Difficult Texts

"For he that eateth and drinketh unworthily, eateth and drinketh damnation to himself, not discerning the Lord's body. For this cause many are weak and sickly among you, and many sleep.


Some interpret these words to mean that healing is a part of the atonement, and that since Jesus bore our sicknesses on the cross we have just as much right to claim healing as to claim forgiveness. But can we expect an answer for healing with the same confidence that we expect salvation in answer to our prayer?

Those who believe that you can and should accept healing as pan of the atonement also support their position with Isaiah 53:4: "Surely he hath borne our griefs [diseases], and carried our sorrows [pain]." The important question is: When was this prophecy fulfilled? Was it at the cross?

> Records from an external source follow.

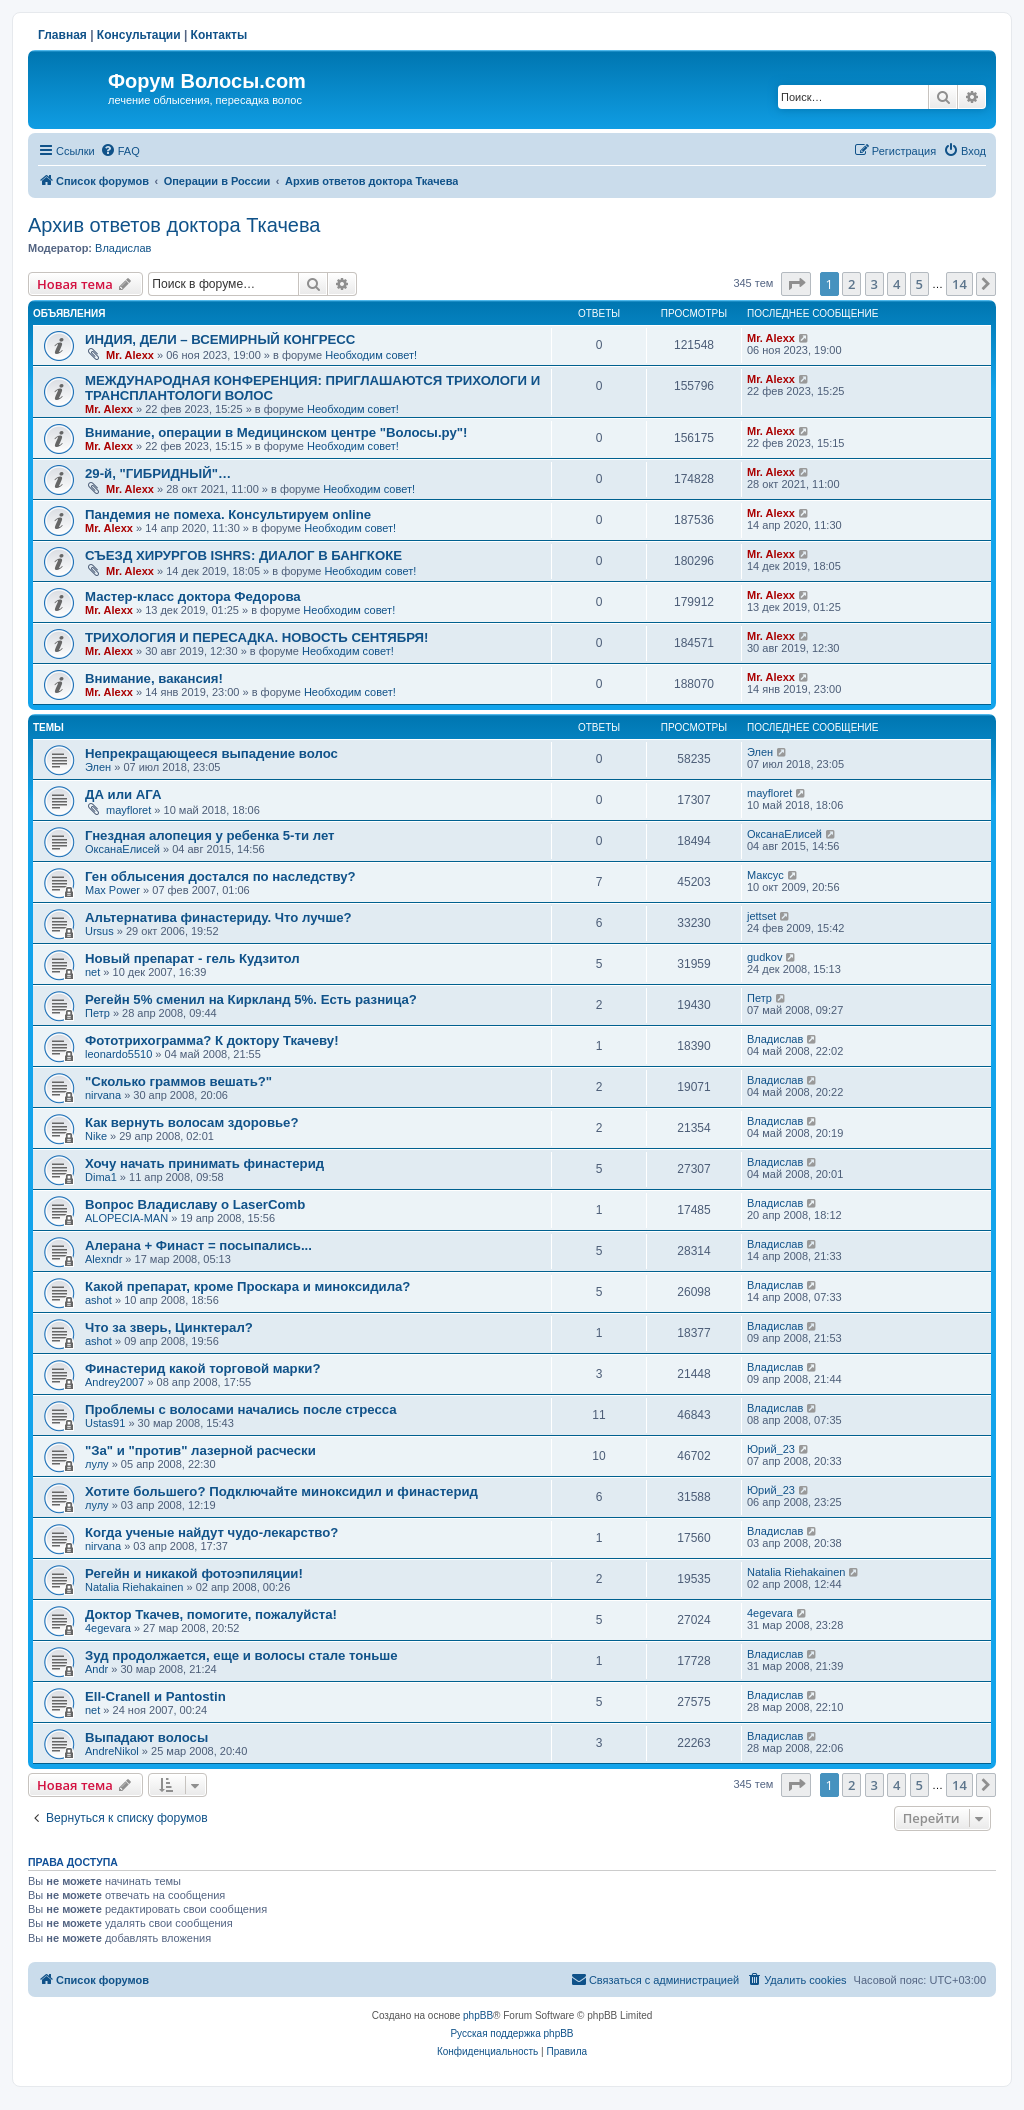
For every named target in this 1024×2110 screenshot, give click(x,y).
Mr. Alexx (130, 355)
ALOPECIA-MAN (126, 1218)
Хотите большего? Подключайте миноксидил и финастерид (281, 1491)
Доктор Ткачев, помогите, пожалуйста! (211, 1614)
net (92, 972)
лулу (97, 1464)
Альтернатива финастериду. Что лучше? (218, 917)
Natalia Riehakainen (134, 1587)
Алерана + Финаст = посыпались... (198, 1245)
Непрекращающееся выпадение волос (211, 753)
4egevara (108, 1628)
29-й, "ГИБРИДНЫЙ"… (158, 473)
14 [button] (959, 284)
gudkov (764, 957)
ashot (98, 1300)
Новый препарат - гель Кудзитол (192, 958)
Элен (98, 767)
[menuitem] (120, 151)
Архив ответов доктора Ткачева (174, 225)
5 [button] (919, 284)
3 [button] (874, 284)
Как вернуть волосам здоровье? (192, 1122)
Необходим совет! (371, 355)
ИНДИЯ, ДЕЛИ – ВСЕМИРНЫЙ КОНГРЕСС (220, 339)
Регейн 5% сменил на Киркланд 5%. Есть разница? (251, 999)
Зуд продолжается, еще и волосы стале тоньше (241, 1655)
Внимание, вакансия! (154, 678)
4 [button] (896, 284)
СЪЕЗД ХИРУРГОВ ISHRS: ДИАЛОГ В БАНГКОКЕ (243, 555)
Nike (96, 1136)
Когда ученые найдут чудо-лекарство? (211, 1532)
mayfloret (128, 810)
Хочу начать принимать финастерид (204, 1163)
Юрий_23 (771, 1449)
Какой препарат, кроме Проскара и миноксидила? (247, 1286)
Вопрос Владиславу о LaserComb (195, 1204)
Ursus (99, 931)
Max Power (112, 890)
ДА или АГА (123, 794)
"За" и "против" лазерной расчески (200, 1450)
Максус (765, 875)
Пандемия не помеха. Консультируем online (228, 514)
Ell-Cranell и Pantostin (155, 1696)
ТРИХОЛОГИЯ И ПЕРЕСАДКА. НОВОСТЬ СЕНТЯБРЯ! (256, 637)
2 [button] (851, 284)
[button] (796, 284)
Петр (97, 1013)
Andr (96, 1669)
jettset (761, 916)
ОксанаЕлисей (122, 849)
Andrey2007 (114, 1382)
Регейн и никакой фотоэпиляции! (194, 1573)
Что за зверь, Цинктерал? (169, 1327)
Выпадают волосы (146, 1737)
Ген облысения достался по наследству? (220, 876)
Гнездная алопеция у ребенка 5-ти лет (210, 835)
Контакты (219, 35)
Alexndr (103, 1259)
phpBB (478, 2015)
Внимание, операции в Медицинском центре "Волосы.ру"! (276, 432)
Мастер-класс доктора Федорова (193, 596)
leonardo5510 (118, 1054)
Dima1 (101, 1177)
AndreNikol (112, 1751)
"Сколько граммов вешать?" (178, 1081)
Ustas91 (105, 1423)
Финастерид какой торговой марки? (202, 1368)
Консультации (139, 35)
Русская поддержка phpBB (511, 2033)
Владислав (123, 248)
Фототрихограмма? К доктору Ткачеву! (212, 1040)
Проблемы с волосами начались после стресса (241, 1409)
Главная (62, 35)
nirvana (103, 1095)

The answer is clearly given by Matthew: "When the even was come, they brought unto him many that were possessed with devils: and he cast out the spirits with his word, and healed all that were sick: That it might be fulfilled which was spoken by Esaias the prophet, saying, Himself took our infirmities, and bare our sicknesses." Matthew 8:16, 17.

Thus we see that He bore our diseases while He was living in Galilee, not after His death. The most likely meaning of the text in 1 Corinthians 11:29, 30 is that the Corinthians were contributing to their poor health by intemperance and gluttony associated with the love feasts that preceded the Lord's supper.